Среди довольно обширной литературы, посвященной Н. Мясковскому, раннее вокальное творчество оказалось в сфере научных интересов узкого круга исследователей. Романсы композитора, написанные на стихи поэтов-символистов, рассматриваются в соответствующих главах работ о вокальной музыке В. Васиной-Гроссман, Е. Дурандиной, в разделе А. Соколовой о Н. Мясковском в «Истории русской музыки в 10-ти томах». Так, в книге В. Васиной-Гроссман (М., 1980) и статье А. Соколовой (М., 1997) камерно-вокальные сочинения Н. Мясковского на стихи поэтов-символистов представлены обзорно, в рамках небольших разделов книги.
В монографии Е. Дурандиной «Камерные вокальные жанры в русской музыке XIX-XX веков: историко-стилевые аспекты» (М., 2005) камерно-вокальное творчество Н. Мясковского рассматривается в историко-стилевом контексте развития русской камерно-вокальной музыки начала XX века в целом.
Поэзия К. Бальмонта и ее отражение в жанрах русской камерно-вокальной музыки рубежа XIX-XX веков стала предметом диссертационного исследования Е. Потяркиной (М., 2009). Романсовое наследие Н. Мясковского в данной работе представлено лишь вокальной сюитой «Мадригал» соч. 7.
А. Порфирьева в диссертации «Камерное вокальное творчество Мясковского и новые пути развития русского романса I трети XX века» (Л., 1977) обращается к романсам Н. Мясковского как к наиболее характерным образцам камерно-вокальной лирики первой трети XX века. Однако в диссертации анализируются далеко не все ранние романсы Н. Мясковского на
стихи поэтов-символистов (в круг рассматриваемых образцов кроме символистских романсов включены циклы на стихи Е. Баратынского, Ф. Тютчева).

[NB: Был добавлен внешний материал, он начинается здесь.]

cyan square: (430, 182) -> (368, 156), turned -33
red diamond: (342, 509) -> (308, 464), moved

Интересен ракурс исследования Т. Билаловой «Феномен “петербургского текста” в русской камерно-вокальной лирике начала XX века» (Екатеринбург, 2005), внесшего ценный вклад в изучение структур и смыслов интровертной символистской лирики начала XX века. Т. Билалова анализирует ряд романсов Н. Мясковского с позиций психосемиотического метода, направленного на выявление глубинных смыслов поэзии через ее музыкальное воплощение.
Большой вклад в исследование общей картины камерно-вокальных жанров начала XX века внесли труды Е. Ручьевской (СПб., 2011), И. Степановой (М., 1999). Ценность для нашей работы представила также книга Т. Левой «Русская музыка начала XX века в художественном контексте эпохи» (М., 1991). Исследователь затрагивает некоторые аспекты романсового творчества Н. Мясковского в широком ракурсе бытования символистской поэзии в русской камерно-вокальной музыке начала XX века.

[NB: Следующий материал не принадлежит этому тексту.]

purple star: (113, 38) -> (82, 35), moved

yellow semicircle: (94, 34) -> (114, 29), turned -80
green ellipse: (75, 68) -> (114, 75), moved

В зарубежном музыкознании творчество композитора в настоящее время изучается английскими исследователями П. Зуком (Patrick Zuk) и Г. Тасси (Gregor Tassie) (USA, 2014).
Ценным источником сведений об идейно-эстетических взглядах молодого Н. Мясковского, истоках творчества, особенностях композиторского стиля послужило двухтомное издание «Н. Я. Мясковский. Собрание материалов» под редакцией С. Шлифштейна (М., 1964) и книга О. Ламм «Страницы творческой биографии Мясковского» (М., 1989) своеобразная летопись музыкальной жизни композитора.
В диссертации особое внимание уделено вопросам философии и эстетики русского и западного символизма. Основой для изучения культуры Серебряного века стали труды поэтов и идеологов символизма: Д. Мережковского, К. Бальмонта, В. Брюсова, З. Гиппиус, А. Белого, Вяч. Иванова, книги Н. Бердяева, С. Маковского; исследования А. Пайман, Е. Воскресенской, В. Бычкова, Л. Колобаевой, И. Машбиц-Верова, А. Садуовой.
Комплексный (междисциплинарный) характер исследования потребовал изучения индивидуальных поэтических стилей авторов стихов, изложенных в работах П. Куприяновской, Н. Молчановой, Н. Берберовой, А. Лаврова, С. Савельева, диссертациях Л. Будниковой, О. Епишевой, А. Бисерова, Е. Криволаповой, статьях Г. Адамовича.
Цель диссертации исследование камерно-вокального творчества Н.
Мясковского на стихи поэтов-символистов в свете культурно-эстетических веяний рубежа XIX-XX веков.
В круг задач исследования входит:
обзор эстетики символизма и ее отражения в жанрах русской камерно-вокальной музыки начала XX века.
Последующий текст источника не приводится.